----- Materials provided -----

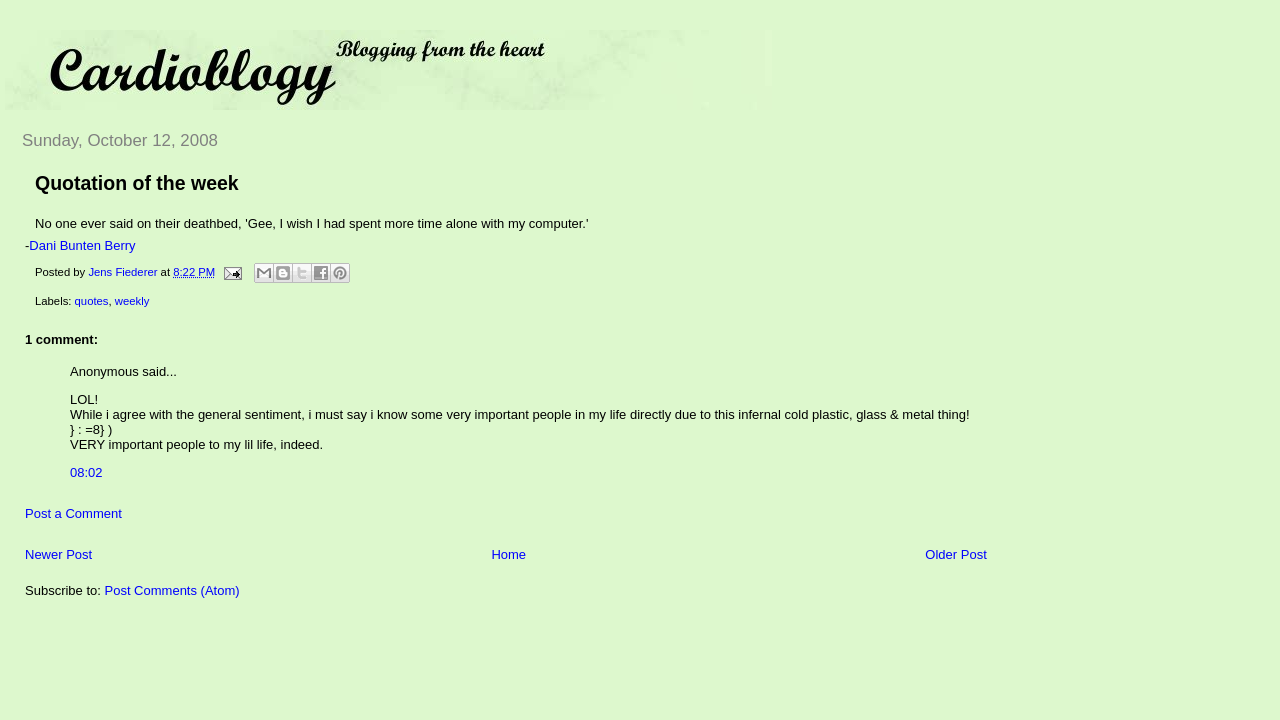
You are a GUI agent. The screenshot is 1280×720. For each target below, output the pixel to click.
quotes (92, 301)
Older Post (955, 554)
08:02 (86, 472)
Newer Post (58, 554)
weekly (132, 301)
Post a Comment (73, 513)
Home (508, 554)
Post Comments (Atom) (172, 590)
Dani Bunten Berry (82, 245)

-----

- Task objective: An exact copy of every record above is needed, with all pictures left out.

- Response to this exercise:
You are a GUI agent. The screenshot is 1280×720. For each target below, output the pixel to click.
quotes (92, 301)
Older Post (955, 554)
08:02 (86, 472)
Newer Post (58, 554)
weekly (132, 301)
Post a Comment (73, 513)
Home (508, 554)
Post Comments (Atom) (172, 590)
Dani Bunten Berry (82, 245)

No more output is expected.